Quest also underwent a comprehensive third-party expert audit of its storage development plan and is the first project in the world to have received certification of fitness for safe CO2 storage by DNV (Det Norske Veritas) of Norway.
Cost reduction vital
Quest is intended to demonstrate that all the components of CCS work reliably together in an integrated system for safe and effective capture, transport and storage of CO2 from an oil sands upgrader — but Heckel said the real technical challenge is to identify ways to reduce the costs of commercial-scale CCS projects.
“CCS is something we need to do in order to reduce the carbon profile of industry in general and the oil sands in particular,” he said.
“A functioning industrial economy will need hydrocarbon energy for decades to come. By 2050, global energy demand is expected to double and, while hydrocarbons will be a smaller portion of energy totals, their use will increase in absolute terms. At the same time that energy demand increases, we must cut total CO2 emissions and CCS will be essential to that effort.

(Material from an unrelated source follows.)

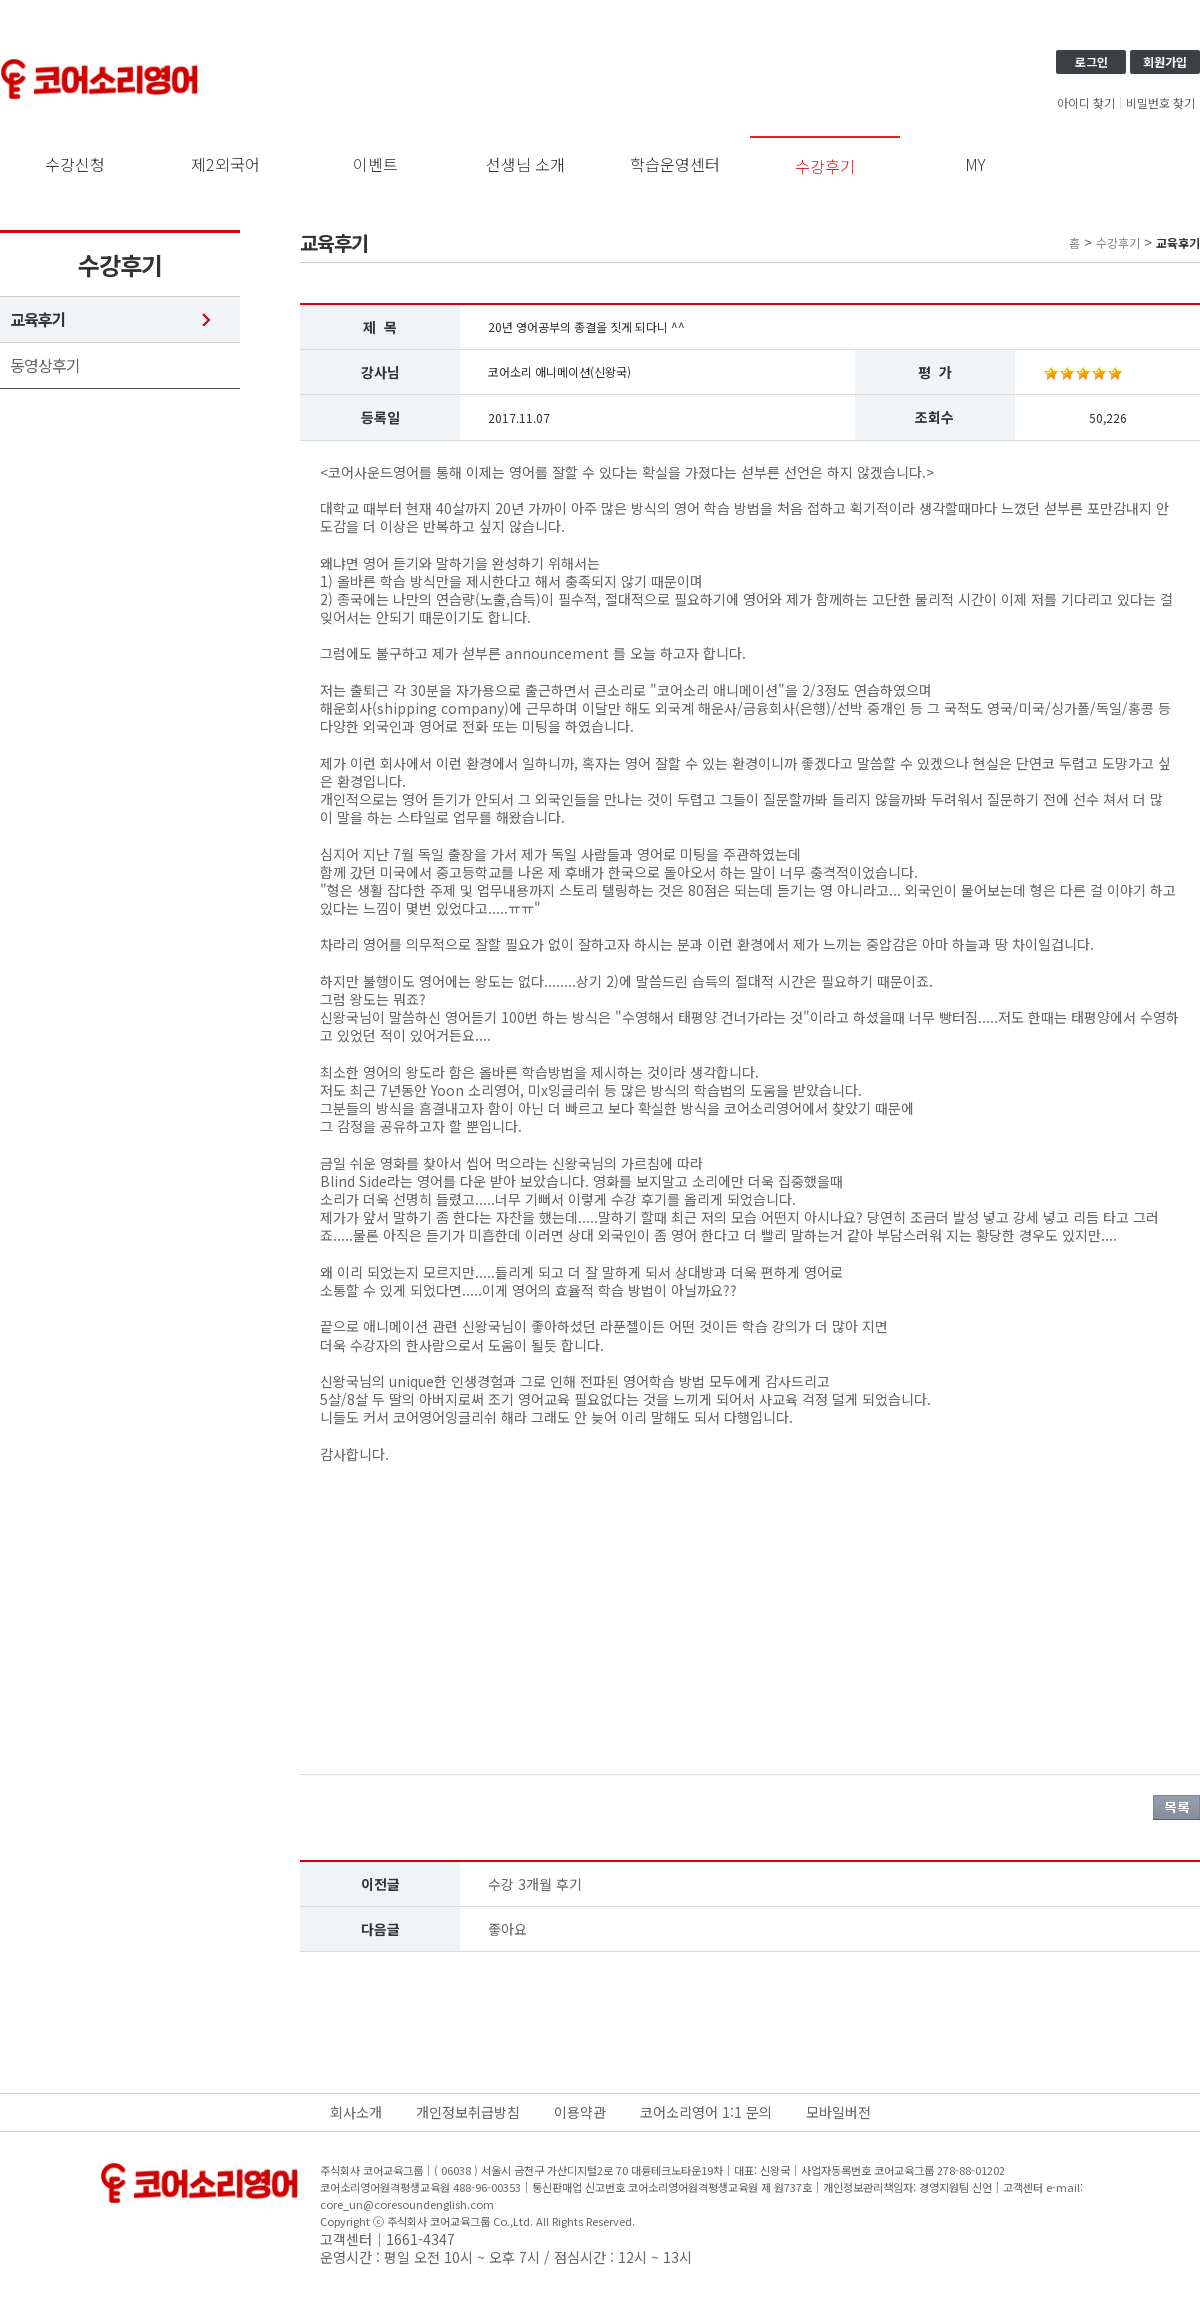 Image resolution: width=1200 pixels, height=2312 pixels. I want to click on 아이디 찾기, so click(1086, 103).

“The really big challenge will lie in driving down CCS costs in order to deliver energy that’s both affordable and has lower CO2 emissions,” Heckel said. “What we learn from Quest will be very important to that effort. And it will be even more important to the oil sands because of its high-cost production profile. Reducing CCS costs will be vital to keeping the oil sands and Alberta competitive.”
* Dr. Stefan Bachu is a Distinguished Scientist, CO2 Storage, at the Alberta Innovates - Technology Futures (formerly Alberta Research Council). He has spent two decades researching carbon storage and over 30 years researching subsurface flow of fluids and heat in the Western Canadian Sedimentary Basin. As a result of his contribution, in 2007 he shared in the Nobel Peace Prize awarded to the Intergovernmental Panel on Climate Change (IPCC).
He represents Alberta and Canada on various national and international bodies dealing with CO2 Capture and Storage such as the Carbon Sequestration Leadership Forum, sits on various advisory panels, and, is Associate Editor of the International Journal of Greenhouse Gas Control.